Step 2 is got step 1 alcohol extraction medicinal residues, adds 3 times of amount 20% alcohol reflux 1hr, filter, medicinal residues add 4 times of amount 50% alcohol reflux 1hr, filter, filtrate is concentrated into does not have alcohol, put and be chilled to below 10 ℃, add dilute hydrochloric acid to medicinal liquid pH value 1.8-2.0, cold preservation is left standstill more than the 12hr, pulp board filters, last AB-8 macroporous resin washes with water earlier, and eluent discards; Reuse 15% ethanol is washed, and eluent discards; Wash with 50% ethanol at last, collect 50% ethanol washing liquid, concentrating under reduced pressure below 60 ℃, drying obtains the salvianolic acid B extract;

7. the medicine of the arbitrary described treatment coronary heart disease of claim 1-6: it is characterized in that, step 5 is, with the Radix Salviae Miltiorrhizae ethanol extract that obtains after step 1 extraction, the salvianolic acid B extract that step 2 obtains after extracting, the Radix Notoginseng extract that step 3 obtains after extracting, the Radix Salviae Miltiorrhizae extractum that step 4 obtains after extracting mixes with Borneolum Syntheticum and adjuvant, add any or more than one adjuvants, described adjuvant is selected from fat-soluble substrate and water-soluble base, and wherein fat-soluble substrate is selected from: stearic acid, glyceryl monostearate, insect wax, Cera Flava, paraffin, hydrogenated vegetable oil, semi-synthetic fatty acid ester; Water-soluble base is selected from Polyethylene Glycol, polyoxyethylene monostearate, poloxamer, sodium stearate, glycerin gelatine; Xylitol and composites of starch, erythritol.
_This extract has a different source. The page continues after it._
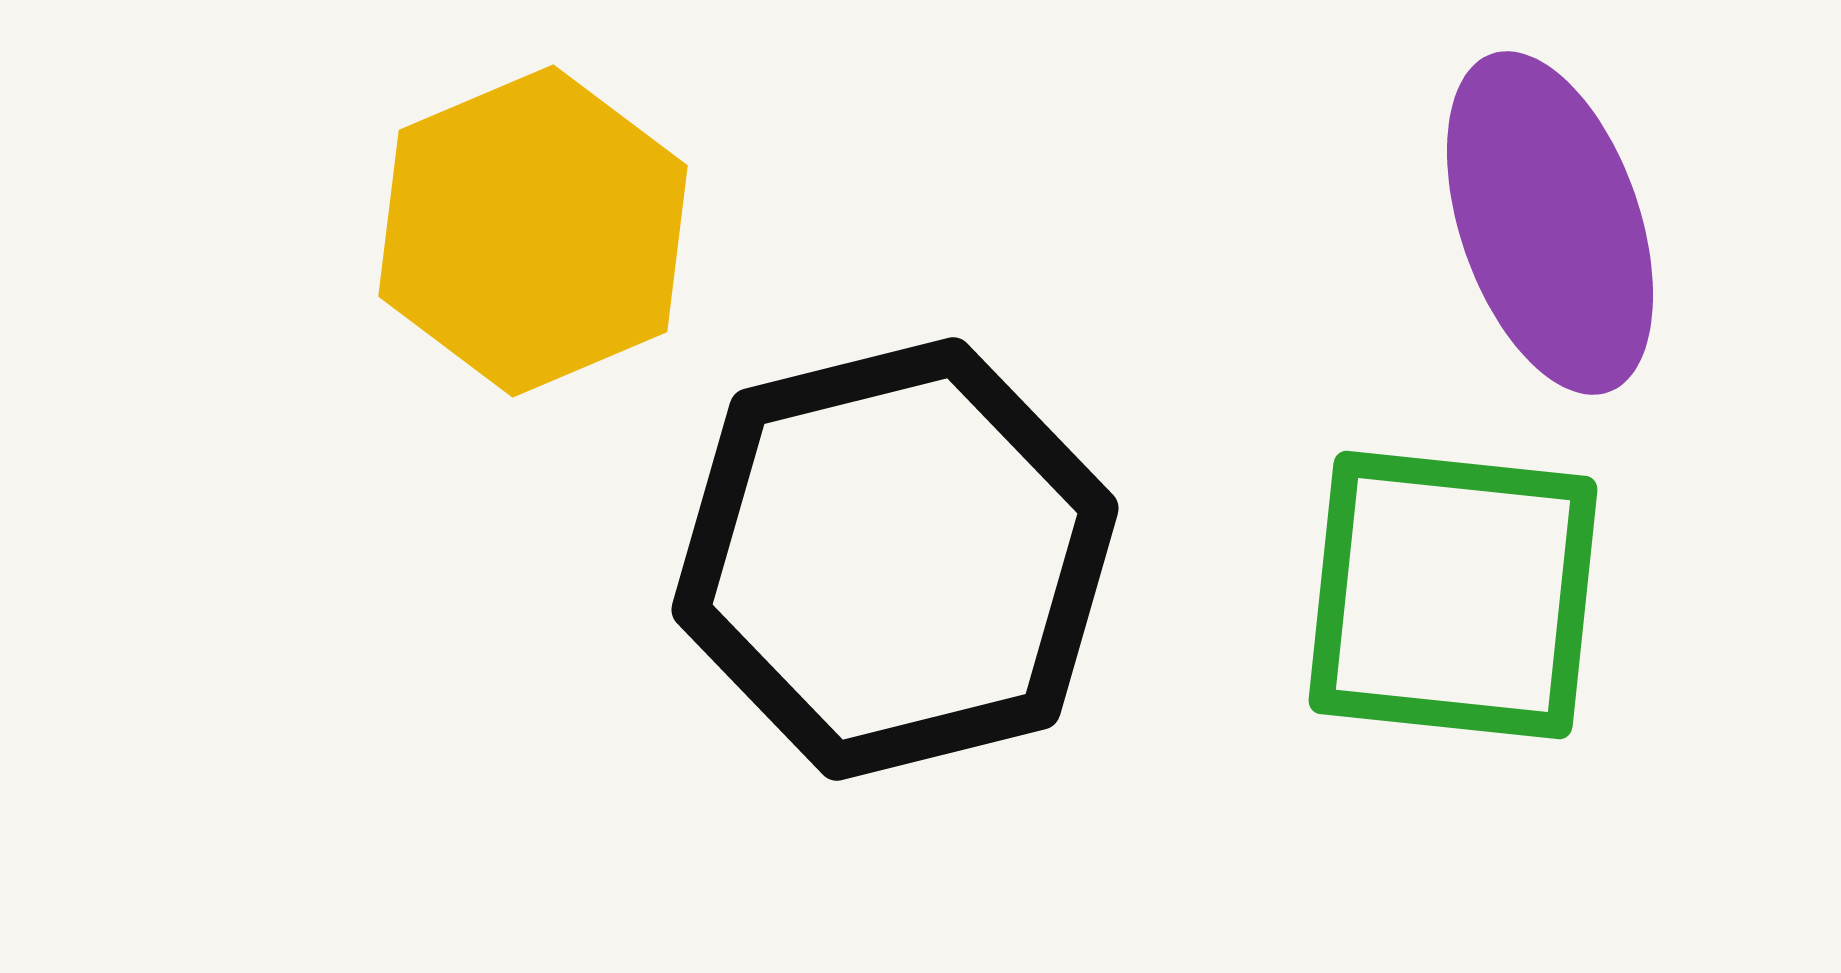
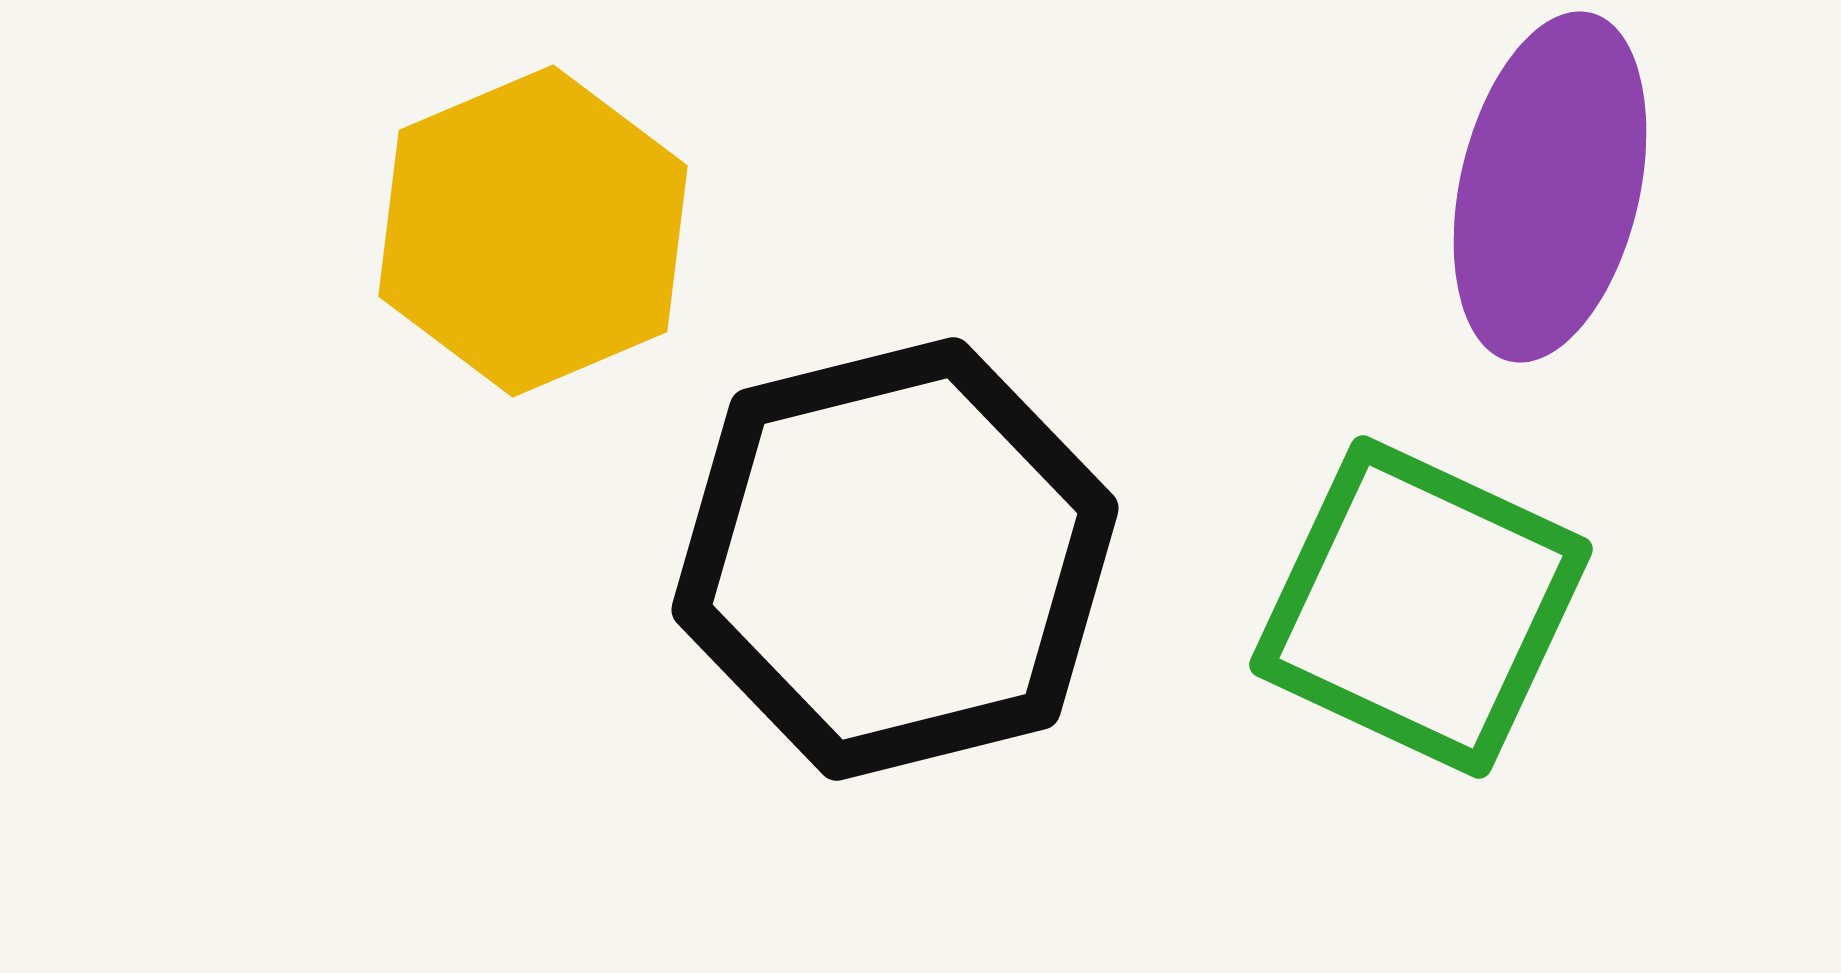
purple ellipse: moved 36 px up; rotated 32 degrees clockwise
green square: moved 32 px left, 12 px down; rotated 19 degrees clockwise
8. the medicine of the treatment coronary heart disease of claim 7: it is characterized in that wherein step 5 medicine is auxilliary than being 1: 2.1.

9. the medicine of the treatment coronary heart disease of claim 7: it is characterized in that wherein said Polyethylene Glycol is a Polyethylene Glycol-6000.

10. the application of the medicine of the treatment coronary heart disease of claim 1 in the medicine of a kind of resisting coronary heart disease of preparation, angina pectoris cardiovascular disease.